3. Can’t see the wood for the trees
Think of a one year project. Now Imagine a chart with 600 lines and over 600 linked dependencies – sometimes projects of this scope have more than 1000! That’s Gantt. Do all of these links and dependencies require our attention as project managers? Of course not! Then again, the links describe the expected project flow, so by definition, they’re critical to its success. Which links will we talk about in the first project meeting?
It’s trendy to think that links on the critical chain require special attention. While it may be true, it’s also an assumption that the important links are necessarily part of the critical chain. Are they really?
The critical chain includes the longest path to project completion, but is it also the most important path? On the contrary! The project’s problems hide behind our underestimation of the complexity and duration of the tasks! These places are farthest from the critical chain.
Gantt charts thrive on dependencies that create an entangled forest of links that are supposed to maintain the calculations for the critical chain, which as it turns out, is not that critical at all. We are therefore forced to look for the coin under a streetlight, while it’s somewhere else altogether.
4. How do porcupines mate? Carefully…
Projects today are a complex structure of many partners, clients and suppliers. Even if lady luck lets you construct a Gantt chart you are content with, how will you link your beautiful project plan to another plan formulated by another party? Here, even porcupine precaution won’t help… It’s simply impossible.
The shared and already complex plan becomes inoperable. Trying to link two Gantt charts built differently is a real challenge. And for what? When there are several partners in a project, even if a mutual Gantt is created, it is illegible and will become obsolete even before it’s presented.
Now imagine your supplier works with a sub-supplier or two…
5. Fixated thinking
Gantt charts encourage concentrating on the shortest path to project completion, while assuming that all the other factors are static. This turns the project into an enigma with a lot of constant data and one critical chain which needs finding.
Naturally, as intelligent human beings, you would try to solve the puzzle. The more complex it is, the greater the intellectual challenge becomes! It’s highly unlikely that in this “state” you’ll be able to see that the basic assumptions of the “puzzle” are simply wrong.
The famous puzzle about the traveling salesman is aimed precisely at this failure. In this classic tale, you are given a number of points the sales agent must visit. You are given several options for passing through these locations, and information about passage time between the points (the “distance”). You are asked to find the shortest route. To intensify the effect of the puzzle, you are told that there is one path which is shorter than the others, a fact that encourages you to verify that you have found it – and not a longer path.
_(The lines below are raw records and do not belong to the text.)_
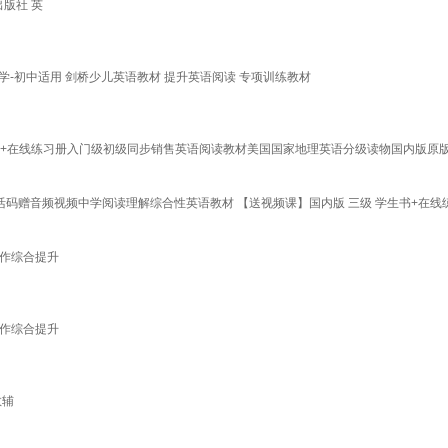
出版社 英
logies 小学-初中适用 剑桥少儿英语教材 提升英语阅读 专项训练教材
3 4 5级学生用书+在线练习册入门级初级同步销售英语阅读教材美国国家地理英语分级读物国内版原
4/5级含正版激活码赠音频视频中学阅读理解综合性英语教材 【送视频课】国内版 三级 学生书+在线
写作综合提升
写作综合提升
教辅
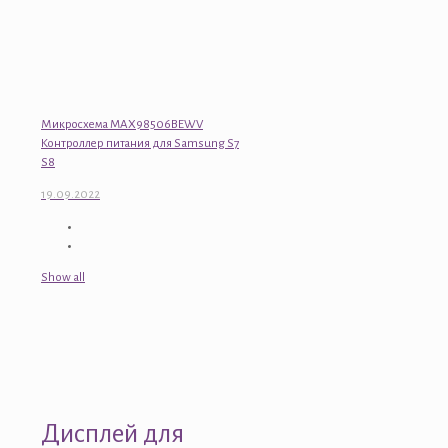
Микросхема MAX98506BEWV
Контроллер питания для Samsung S7
S8
19.09.2022
Show all
Дисплей для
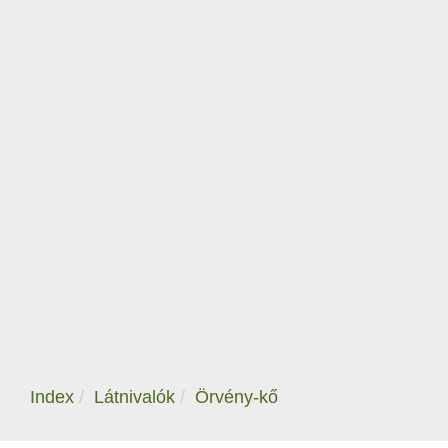
Index
Látnivalók
Örvény-kő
The basic assumptions in this exercise are:
- The agent must pass through all the points
- Travel time cannot be shortened
- Locations cannot be moved
- No point can be skipped
- And so forth
Once you delve into the exercise, you will probably not suggest to fly the agent by helicopter, nor will you question why he even has to stop at all the points. You will probably not ask if you can enroll two agents, or give the task to a sub-supplier who has ten agents. While we’re exploring the options…what does the agent do at every stop anyway? Can’t any of it be done online? Why don’t they come to us? And so on and so forth.
This fixated thinking forms naturally upon first project analysis. You likely don’t feel it happening, but every time you use Gantt charts, your thinking becomes boxed and fixated.
Now you see why I hate Gantt charts! It doesn’t help me manage my projects. I invest more in preparing Gantt charts than the value they create in actual project management. To top it all off, when I present it I look like an outdated obsolete geek from the 80s.